■ EXERCISE INPUT

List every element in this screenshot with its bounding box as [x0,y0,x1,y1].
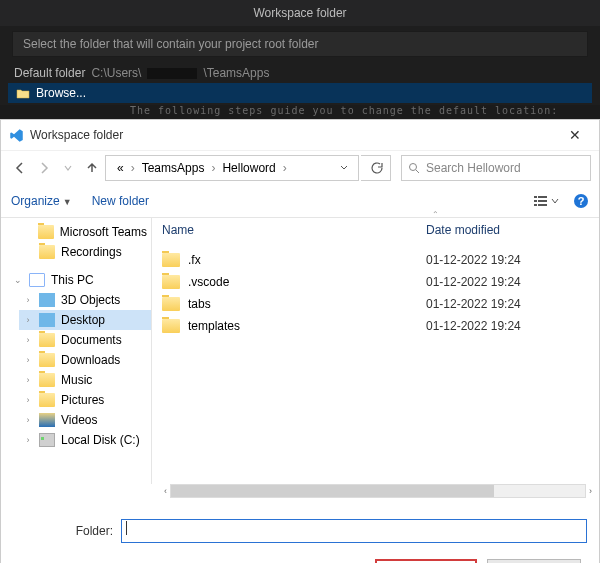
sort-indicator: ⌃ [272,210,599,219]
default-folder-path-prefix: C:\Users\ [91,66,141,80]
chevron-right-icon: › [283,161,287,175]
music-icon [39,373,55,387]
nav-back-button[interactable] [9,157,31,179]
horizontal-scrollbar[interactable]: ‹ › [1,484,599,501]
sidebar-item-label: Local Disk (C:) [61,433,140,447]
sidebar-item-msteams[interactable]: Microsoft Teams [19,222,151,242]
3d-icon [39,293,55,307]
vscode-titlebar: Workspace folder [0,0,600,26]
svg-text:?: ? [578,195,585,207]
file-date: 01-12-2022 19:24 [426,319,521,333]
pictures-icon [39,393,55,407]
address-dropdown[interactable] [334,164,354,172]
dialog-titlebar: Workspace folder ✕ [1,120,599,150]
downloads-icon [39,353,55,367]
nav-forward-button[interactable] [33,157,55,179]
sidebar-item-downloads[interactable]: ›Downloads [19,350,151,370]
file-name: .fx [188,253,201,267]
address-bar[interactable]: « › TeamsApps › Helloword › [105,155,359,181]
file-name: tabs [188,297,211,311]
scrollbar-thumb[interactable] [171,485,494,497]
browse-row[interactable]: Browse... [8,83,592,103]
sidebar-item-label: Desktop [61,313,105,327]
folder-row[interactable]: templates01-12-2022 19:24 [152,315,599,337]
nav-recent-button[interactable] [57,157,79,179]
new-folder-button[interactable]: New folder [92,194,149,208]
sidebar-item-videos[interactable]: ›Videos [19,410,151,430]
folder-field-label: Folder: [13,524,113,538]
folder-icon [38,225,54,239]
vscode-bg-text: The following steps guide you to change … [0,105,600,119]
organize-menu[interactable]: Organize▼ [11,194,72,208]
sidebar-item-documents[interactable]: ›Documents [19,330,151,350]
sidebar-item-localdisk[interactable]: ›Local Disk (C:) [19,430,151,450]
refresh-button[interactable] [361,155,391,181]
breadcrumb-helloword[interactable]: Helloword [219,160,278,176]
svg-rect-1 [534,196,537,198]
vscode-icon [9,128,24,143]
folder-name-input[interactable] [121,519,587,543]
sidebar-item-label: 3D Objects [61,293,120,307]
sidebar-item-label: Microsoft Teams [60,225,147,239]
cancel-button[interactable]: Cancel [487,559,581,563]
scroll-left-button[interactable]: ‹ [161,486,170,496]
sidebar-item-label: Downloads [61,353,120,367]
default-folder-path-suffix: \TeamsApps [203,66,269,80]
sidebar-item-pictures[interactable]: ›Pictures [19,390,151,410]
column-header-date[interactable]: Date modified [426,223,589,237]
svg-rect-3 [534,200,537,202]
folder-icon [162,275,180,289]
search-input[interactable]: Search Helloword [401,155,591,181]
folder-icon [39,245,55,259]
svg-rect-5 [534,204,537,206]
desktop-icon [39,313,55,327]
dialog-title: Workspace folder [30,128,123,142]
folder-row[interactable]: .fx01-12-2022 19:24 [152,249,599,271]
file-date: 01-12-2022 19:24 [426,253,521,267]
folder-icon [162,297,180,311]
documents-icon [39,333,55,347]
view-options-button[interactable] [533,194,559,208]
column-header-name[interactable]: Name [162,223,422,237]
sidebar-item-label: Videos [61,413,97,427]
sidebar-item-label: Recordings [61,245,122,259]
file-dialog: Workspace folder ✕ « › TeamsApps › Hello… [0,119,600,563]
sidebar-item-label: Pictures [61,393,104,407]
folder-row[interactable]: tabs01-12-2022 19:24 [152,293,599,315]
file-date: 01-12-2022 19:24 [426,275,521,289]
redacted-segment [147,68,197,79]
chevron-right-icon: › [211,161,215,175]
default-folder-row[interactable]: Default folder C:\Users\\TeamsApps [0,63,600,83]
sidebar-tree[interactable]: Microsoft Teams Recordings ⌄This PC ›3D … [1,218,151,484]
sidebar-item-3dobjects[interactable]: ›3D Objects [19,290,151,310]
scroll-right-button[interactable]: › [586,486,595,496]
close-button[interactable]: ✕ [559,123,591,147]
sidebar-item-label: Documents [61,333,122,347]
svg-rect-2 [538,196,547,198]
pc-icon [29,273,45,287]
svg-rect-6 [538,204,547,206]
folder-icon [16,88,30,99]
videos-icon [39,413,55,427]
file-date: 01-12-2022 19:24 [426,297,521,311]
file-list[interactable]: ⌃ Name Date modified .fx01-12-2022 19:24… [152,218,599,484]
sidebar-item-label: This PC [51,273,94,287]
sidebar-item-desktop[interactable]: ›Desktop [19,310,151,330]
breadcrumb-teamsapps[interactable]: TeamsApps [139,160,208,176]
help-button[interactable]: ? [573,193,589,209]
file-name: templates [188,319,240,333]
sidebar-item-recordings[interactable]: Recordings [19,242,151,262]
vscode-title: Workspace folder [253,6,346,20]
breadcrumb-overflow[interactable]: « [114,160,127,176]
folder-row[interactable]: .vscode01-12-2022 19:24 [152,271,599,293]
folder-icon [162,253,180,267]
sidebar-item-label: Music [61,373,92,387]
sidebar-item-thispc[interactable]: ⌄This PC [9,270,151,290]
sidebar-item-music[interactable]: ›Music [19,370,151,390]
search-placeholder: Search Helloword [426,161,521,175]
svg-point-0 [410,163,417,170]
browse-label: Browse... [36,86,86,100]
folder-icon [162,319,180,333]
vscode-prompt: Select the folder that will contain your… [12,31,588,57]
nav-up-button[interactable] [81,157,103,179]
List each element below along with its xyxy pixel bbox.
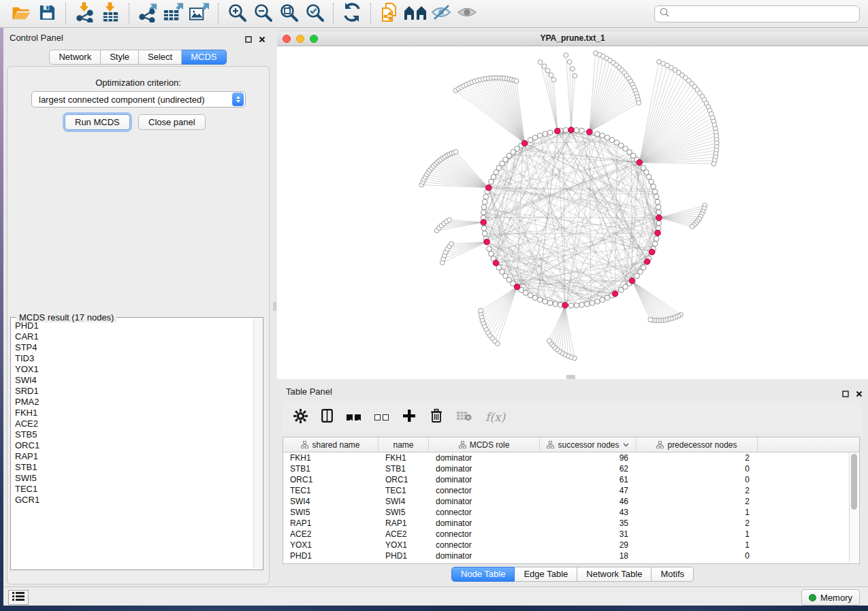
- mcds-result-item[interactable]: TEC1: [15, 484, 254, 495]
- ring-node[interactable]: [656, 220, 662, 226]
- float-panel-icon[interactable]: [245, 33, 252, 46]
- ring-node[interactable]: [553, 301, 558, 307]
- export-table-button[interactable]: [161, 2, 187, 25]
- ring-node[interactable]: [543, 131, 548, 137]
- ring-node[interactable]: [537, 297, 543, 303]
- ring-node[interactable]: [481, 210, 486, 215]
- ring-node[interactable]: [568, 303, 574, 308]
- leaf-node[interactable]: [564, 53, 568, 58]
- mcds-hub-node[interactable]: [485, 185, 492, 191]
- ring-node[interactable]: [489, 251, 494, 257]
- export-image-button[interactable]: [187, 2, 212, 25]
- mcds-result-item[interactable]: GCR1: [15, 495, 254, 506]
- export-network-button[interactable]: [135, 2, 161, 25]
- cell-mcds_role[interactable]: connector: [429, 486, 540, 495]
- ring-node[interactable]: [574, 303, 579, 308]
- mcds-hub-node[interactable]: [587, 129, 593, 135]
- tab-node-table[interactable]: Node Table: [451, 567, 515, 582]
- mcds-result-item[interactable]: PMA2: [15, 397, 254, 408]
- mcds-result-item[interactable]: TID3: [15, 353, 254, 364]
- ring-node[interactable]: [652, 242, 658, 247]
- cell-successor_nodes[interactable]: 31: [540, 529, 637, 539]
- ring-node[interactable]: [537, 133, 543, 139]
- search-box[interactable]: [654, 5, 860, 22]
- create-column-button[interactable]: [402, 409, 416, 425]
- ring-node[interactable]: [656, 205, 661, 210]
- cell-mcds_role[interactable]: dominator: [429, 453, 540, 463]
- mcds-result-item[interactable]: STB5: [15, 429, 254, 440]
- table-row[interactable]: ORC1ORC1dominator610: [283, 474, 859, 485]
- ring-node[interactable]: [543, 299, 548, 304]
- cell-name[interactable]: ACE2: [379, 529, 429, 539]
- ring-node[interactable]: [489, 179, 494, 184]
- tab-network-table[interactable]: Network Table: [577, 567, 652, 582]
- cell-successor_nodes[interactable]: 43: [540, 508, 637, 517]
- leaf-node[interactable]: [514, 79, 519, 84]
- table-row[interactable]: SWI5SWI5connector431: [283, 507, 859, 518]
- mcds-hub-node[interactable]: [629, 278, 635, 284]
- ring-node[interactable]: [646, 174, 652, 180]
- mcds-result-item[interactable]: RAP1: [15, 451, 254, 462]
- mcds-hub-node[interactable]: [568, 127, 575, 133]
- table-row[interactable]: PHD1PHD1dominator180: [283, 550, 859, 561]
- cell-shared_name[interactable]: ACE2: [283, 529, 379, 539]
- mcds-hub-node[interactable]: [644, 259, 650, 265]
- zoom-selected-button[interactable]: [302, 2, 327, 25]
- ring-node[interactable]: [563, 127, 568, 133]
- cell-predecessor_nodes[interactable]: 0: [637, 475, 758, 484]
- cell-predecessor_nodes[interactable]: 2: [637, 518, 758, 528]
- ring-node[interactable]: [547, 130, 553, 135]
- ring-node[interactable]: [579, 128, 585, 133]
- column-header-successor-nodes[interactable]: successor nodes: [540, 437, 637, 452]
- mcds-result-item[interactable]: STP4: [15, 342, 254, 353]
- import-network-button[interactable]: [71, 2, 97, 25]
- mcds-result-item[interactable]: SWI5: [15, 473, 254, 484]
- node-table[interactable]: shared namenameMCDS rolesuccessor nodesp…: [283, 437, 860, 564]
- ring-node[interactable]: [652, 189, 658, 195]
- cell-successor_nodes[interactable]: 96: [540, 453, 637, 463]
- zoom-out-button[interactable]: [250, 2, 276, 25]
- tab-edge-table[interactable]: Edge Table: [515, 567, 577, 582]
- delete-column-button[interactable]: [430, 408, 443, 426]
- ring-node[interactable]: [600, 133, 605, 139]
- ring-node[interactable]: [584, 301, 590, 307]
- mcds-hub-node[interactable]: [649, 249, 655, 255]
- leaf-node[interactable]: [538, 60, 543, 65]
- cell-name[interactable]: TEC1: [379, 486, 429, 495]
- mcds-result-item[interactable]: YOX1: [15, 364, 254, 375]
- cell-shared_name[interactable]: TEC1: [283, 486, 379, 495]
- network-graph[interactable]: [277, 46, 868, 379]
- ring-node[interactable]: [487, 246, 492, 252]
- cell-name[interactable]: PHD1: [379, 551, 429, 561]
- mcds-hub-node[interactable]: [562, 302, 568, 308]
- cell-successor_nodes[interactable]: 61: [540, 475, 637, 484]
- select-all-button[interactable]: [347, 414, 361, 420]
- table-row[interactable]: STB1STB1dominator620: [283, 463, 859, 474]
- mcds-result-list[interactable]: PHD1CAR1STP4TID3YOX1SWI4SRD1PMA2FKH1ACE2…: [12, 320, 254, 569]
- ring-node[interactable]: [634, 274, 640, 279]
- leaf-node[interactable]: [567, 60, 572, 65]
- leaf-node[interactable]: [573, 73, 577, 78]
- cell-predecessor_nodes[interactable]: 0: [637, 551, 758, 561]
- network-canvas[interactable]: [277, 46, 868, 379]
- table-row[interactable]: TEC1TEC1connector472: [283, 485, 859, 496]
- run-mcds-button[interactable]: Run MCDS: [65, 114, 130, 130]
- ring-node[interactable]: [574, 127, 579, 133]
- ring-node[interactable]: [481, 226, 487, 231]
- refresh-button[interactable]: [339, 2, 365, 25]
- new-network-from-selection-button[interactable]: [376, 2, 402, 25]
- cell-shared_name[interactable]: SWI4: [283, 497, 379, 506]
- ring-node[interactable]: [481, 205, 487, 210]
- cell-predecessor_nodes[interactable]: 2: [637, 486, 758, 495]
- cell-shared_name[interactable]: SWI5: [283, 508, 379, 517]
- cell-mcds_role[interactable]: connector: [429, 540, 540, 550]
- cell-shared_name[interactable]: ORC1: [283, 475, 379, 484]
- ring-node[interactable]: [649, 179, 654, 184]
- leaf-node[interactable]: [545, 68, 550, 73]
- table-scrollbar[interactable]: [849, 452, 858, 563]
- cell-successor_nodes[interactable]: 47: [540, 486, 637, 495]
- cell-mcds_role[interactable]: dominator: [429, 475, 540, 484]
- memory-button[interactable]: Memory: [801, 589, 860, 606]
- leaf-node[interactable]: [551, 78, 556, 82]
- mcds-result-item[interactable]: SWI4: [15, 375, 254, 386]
...
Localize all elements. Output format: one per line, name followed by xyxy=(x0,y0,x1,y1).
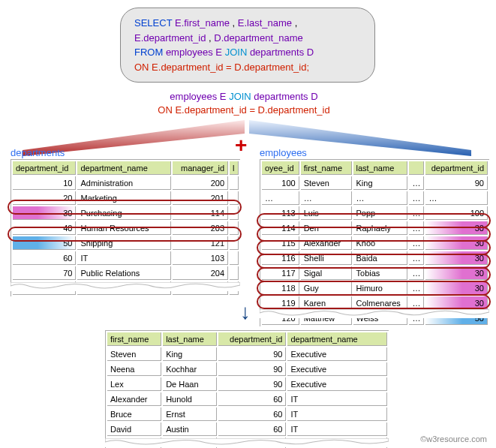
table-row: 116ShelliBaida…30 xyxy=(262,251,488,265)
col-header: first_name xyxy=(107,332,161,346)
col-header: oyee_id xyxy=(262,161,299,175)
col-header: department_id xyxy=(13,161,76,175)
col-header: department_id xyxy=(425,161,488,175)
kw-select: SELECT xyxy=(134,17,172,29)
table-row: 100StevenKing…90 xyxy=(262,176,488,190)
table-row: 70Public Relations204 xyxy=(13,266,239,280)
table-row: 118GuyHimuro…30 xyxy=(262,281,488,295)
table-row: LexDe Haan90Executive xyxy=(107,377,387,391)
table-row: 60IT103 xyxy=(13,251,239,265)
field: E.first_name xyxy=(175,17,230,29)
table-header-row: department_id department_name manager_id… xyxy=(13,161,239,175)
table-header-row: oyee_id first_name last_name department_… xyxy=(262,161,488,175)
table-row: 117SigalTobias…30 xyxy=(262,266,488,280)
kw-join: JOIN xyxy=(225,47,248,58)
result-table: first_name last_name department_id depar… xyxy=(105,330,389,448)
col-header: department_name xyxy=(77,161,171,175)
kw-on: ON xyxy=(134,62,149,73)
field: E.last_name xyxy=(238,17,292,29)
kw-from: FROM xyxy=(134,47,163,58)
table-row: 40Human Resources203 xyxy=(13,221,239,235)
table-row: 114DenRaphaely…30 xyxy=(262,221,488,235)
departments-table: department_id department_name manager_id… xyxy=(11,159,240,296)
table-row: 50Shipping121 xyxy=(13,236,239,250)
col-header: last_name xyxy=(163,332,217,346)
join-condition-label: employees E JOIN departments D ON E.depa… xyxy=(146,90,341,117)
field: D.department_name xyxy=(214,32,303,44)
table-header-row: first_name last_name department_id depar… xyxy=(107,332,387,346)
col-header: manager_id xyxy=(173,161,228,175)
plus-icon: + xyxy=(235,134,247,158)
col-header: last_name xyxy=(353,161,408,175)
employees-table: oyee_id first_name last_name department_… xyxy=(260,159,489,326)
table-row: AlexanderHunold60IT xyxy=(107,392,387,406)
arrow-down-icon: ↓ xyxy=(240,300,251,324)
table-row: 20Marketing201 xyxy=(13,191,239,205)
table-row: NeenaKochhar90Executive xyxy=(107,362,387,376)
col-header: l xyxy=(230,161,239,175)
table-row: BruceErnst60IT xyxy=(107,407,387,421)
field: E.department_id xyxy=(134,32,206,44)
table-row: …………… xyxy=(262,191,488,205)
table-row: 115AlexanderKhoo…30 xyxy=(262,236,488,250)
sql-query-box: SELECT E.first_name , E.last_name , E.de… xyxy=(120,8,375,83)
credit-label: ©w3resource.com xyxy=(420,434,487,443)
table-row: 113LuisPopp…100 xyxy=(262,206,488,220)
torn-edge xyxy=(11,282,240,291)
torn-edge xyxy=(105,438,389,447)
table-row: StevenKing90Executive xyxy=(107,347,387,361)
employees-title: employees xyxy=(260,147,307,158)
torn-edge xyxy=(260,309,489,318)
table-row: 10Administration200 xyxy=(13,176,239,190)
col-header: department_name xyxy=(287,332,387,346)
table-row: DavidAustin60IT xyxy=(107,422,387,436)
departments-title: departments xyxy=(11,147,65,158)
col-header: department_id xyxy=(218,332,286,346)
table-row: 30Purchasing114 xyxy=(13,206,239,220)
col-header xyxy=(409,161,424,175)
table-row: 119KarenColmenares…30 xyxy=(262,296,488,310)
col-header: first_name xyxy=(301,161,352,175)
---
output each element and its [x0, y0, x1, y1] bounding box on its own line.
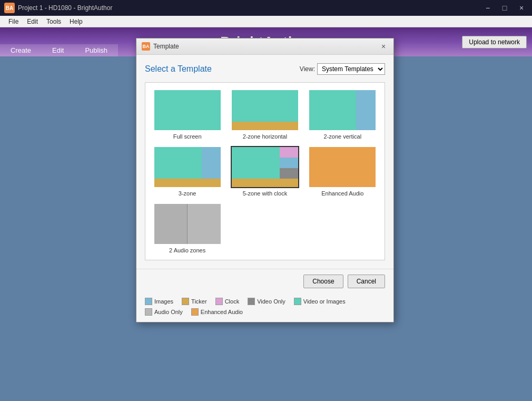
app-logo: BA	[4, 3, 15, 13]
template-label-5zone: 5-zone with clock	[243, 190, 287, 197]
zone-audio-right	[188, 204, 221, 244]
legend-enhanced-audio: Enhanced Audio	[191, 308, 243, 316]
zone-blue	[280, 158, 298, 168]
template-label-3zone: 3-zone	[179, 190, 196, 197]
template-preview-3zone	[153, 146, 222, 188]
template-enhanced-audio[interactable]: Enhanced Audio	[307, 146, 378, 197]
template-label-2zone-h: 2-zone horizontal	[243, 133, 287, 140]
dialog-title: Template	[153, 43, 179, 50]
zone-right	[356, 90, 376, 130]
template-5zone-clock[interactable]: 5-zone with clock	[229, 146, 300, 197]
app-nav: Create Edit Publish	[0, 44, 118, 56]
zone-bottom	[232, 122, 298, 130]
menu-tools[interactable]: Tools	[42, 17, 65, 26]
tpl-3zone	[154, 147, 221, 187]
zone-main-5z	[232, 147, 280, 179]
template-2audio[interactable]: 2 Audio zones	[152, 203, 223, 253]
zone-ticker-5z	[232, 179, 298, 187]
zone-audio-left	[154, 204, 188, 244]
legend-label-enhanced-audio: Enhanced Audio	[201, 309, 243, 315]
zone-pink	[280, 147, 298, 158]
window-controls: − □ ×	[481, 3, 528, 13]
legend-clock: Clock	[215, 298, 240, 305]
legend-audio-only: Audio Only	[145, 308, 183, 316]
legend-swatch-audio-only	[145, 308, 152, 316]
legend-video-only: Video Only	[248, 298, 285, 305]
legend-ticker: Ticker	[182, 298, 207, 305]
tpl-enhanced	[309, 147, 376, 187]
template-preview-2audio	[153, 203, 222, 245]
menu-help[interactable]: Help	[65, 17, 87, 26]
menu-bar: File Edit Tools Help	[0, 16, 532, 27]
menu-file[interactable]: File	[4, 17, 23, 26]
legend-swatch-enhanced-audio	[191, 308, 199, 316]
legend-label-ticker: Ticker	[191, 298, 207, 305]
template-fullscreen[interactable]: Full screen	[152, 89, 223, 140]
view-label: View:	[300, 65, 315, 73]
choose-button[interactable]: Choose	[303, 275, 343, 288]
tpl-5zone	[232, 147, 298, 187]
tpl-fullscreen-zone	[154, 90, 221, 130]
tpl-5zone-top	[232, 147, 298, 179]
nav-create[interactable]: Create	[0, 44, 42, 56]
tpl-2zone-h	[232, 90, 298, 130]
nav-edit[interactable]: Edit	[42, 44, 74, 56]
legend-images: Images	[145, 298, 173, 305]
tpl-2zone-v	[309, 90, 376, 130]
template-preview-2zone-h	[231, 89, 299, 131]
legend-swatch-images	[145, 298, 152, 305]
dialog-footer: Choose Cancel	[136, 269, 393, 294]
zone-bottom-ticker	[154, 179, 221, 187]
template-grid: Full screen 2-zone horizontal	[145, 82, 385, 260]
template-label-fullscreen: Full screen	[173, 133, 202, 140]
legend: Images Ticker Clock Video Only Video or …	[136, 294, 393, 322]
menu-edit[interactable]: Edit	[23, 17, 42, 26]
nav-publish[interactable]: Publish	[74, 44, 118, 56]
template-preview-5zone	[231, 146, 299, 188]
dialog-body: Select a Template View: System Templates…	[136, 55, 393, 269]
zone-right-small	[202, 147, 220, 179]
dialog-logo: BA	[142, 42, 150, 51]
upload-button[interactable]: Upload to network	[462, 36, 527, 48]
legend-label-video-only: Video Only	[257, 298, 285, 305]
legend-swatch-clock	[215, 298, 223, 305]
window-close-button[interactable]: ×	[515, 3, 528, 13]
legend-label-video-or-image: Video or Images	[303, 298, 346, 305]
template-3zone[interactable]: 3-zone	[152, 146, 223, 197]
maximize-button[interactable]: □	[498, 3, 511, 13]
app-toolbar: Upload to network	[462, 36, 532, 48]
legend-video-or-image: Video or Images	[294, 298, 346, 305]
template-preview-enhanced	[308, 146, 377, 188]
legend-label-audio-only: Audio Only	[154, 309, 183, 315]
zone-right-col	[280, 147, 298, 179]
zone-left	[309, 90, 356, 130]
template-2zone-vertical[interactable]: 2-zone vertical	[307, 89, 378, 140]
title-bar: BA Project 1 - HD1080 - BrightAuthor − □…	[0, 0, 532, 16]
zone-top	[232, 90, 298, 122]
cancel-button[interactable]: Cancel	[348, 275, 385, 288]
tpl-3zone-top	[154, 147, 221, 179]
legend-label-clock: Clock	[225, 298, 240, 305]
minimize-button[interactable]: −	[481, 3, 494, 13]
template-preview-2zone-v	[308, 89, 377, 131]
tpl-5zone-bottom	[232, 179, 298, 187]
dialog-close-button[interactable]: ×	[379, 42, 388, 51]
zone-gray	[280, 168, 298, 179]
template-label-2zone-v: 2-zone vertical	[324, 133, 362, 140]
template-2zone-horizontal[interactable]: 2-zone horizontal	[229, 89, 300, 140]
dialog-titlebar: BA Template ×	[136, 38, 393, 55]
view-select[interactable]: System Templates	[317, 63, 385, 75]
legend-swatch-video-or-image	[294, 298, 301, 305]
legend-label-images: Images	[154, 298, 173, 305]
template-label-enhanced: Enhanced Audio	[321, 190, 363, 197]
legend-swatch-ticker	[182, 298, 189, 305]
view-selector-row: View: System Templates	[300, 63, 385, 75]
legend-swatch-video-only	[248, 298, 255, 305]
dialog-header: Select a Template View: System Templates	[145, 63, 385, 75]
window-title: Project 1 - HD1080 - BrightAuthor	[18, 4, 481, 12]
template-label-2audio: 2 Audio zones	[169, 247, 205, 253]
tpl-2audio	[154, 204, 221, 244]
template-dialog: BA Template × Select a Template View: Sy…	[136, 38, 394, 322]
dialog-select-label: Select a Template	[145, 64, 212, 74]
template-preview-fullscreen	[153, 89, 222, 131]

■ TASK
List all lines from the entries that include the word "Choose".

■ FINISHED EXERCISE
choose-button[interactable]: Choose	[303, 275, 343, 288]
dialog-footer: Choose Cancel	[136, 269, 393, 294]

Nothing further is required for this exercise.